# Task instructions
Bring together copies of the lines in the data below that contain the word "الاختراق".

Saved entries:
++++++
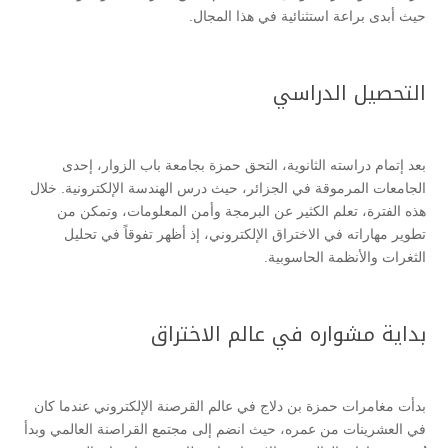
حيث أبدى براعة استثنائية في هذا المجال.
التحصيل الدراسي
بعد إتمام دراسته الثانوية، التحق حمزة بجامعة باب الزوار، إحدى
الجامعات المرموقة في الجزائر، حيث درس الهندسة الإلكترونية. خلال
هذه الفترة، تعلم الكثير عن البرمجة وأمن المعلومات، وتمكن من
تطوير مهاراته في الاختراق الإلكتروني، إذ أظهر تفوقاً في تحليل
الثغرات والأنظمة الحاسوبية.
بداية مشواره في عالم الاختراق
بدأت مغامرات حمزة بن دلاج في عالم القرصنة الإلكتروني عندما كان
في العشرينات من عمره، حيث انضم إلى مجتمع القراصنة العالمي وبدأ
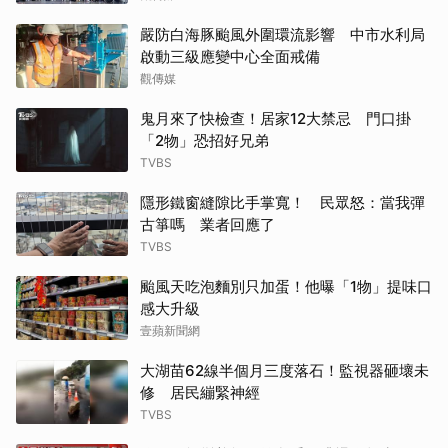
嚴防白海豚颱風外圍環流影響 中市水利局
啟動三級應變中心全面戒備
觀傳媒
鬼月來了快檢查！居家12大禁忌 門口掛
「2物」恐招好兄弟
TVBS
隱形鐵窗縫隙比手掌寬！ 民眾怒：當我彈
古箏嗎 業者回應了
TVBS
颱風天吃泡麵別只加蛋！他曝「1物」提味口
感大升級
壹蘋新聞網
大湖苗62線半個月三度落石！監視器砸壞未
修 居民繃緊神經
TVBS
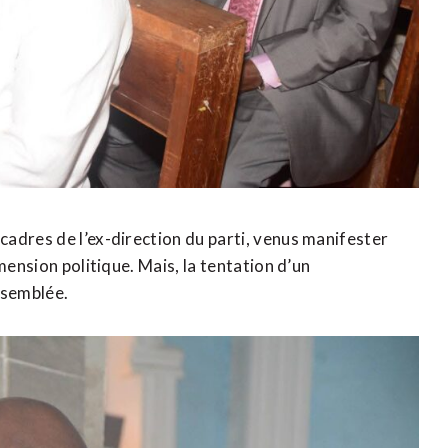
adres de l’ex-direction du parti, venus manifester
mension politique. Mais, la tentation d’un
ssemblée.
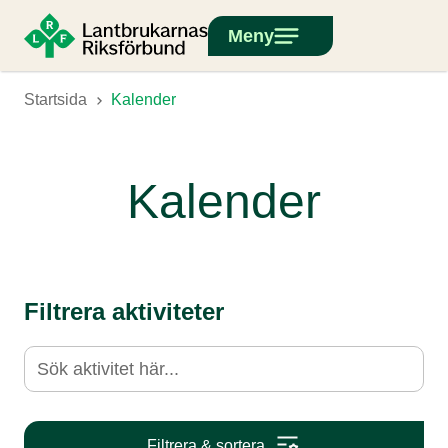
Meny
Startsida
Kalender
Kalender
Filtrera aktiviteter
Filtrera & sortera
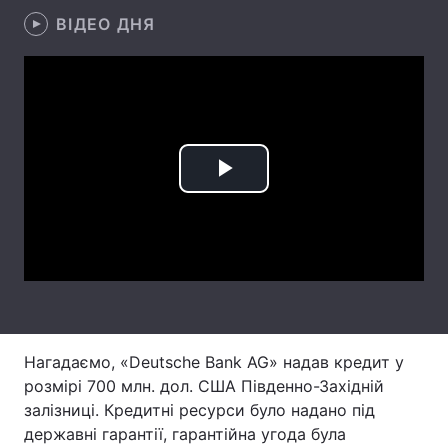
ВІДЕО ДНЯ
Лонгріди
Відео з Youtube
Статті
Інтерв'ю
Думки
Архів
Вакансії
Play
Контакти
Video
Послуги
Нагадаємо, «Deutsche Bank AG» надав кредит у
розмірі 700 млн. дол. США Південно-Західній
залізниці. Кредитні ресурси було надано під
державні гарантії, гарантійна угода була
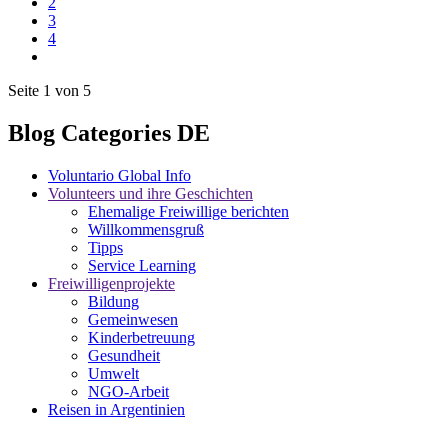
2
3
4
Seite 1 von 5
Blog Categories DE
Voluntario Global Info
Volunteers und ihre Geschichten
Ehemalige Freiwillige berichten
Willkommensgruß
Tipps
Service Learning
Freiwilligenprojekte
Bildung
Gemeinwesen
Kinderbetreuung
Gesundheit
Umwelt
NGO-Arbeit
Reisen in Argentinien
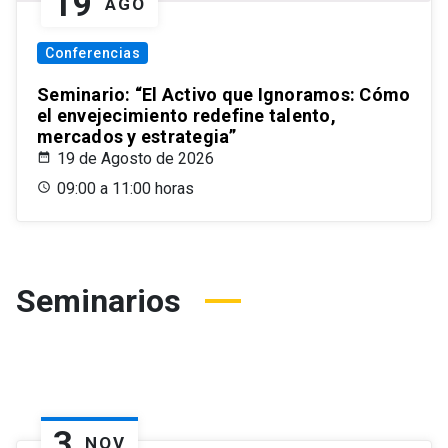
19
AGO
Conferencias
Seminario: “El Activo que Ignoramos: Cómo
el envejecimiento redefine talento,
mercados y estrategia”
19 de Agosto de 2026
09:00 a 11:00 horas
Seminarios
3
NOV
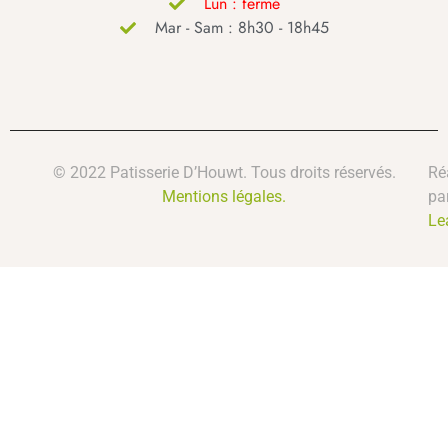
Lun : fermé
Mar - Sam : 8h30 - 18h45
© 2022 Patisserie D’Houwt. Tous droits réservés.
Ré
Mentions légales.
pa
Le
++++++
# Exercise output
تطوير مهاراته في الاختراق الإلكتروني، إذ أظهر تفوقاً في تحليل
بداية مشواره في عالم الاختراق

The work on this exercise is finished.